Comic game of male bonds and locker room humor
New York — Doubles Comedy by David Wiltse. Starring John Cullum, Ron Leibman, Austin Pendleton, Tony Roberts. Directed by Morton Da Costa. Everyone's for tennis in ``Doubles,'' which has bounced noisily onto the stage of the renovated Ritz Theatre. ``Doubles'' may not be for everyone. Yet it can be reported that the audience at one of the final previews found David Wiltse's new comedy consistently amusing and sometimes uproarious.
Mr. Wiltse sets his tale of life among Connecticut Yuppies in the men's locker room of the Norwalk Racquet Club. For several years, four friends have been meeting every week to trade raillery and confidences between sessions on the court. Three of the quartet's regulars are Lennie (Ron Leibman), whose lowly position in his father-in-law's grocery business aggravates his normally obnoxious aggressiveness; Arnie (Austin Pendleton), a mild-mannered lawyer with a philandering disposition; and George (Tony Roberts), a stockbroker and would-be lyric writer.

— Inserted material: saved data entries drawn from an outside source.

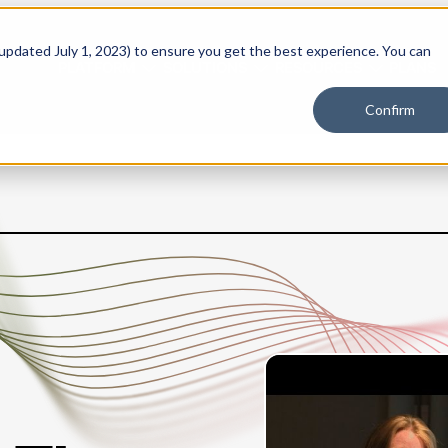
 updated July 1, 2023) to ensure you get the best experience. You can
PLATFORM
SOLUTIONS
RESOURCES
PLANS
Confirm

On the day the comedy commences, the quartet's fourth regular has been replaced by newcomer Guy (John Cullum), a pedantic tennis writer with a penchant for platitudes and anthropological trivia. In the scenes that follow, Wiltse provides a survey course in Jewishisms and locker-room jive and humor as the members of the odd quartet interact with each other and react to the changed situation of relationships. The author's focal conflict centers on the hostility between the compulsively irritated Lennie and the unconsciously irritating Guy.
All is not fun and games for these middle-aged locker-room lads. Lennie's violence almost wrecks his marriage. George, some of whose dealings have come under federal investigation, suffers a heart attack. Arnie loses his wife and Guy loses his job. Finally, on a day not fit for beast or tennis hacker, Mr. Wiltse brings his heroes together for a round of good fellowship and reconciliation.
Wiltse's comic method relies heavily on insult and disparagement, running gags, fleeting wisecracks, and the elongated anecdote. If a good deal of it seems more calculated than spontaneous, four highly expert actors make the most of their opportunities, astutely abetted by director Morton Da Costa, veteran of many a comic affray. The cast at the Ritz is completed by Kate Collins as the racquet club's sensationally pretty attendant (a sometime sympathetic listener to the heroes' private thoughts) and by Nicholas Wyman, whose periodic stage crossovers as the lanky club pro invariably bring a laugh.
``Doubles'' is an up-front comedy. What you see is what you get. Whether its characters win or lose on the court is incidental. Besides the bonds of male friendship, the thing that counts is who scores the most points in the locker room. In this respect, the author proves an impartial umpire. The play's almost-all-male enclave has been given an antiseptic-modern treatment by set and costume designer Robert Fletcher. Craig Miller has lighted the premises brightly.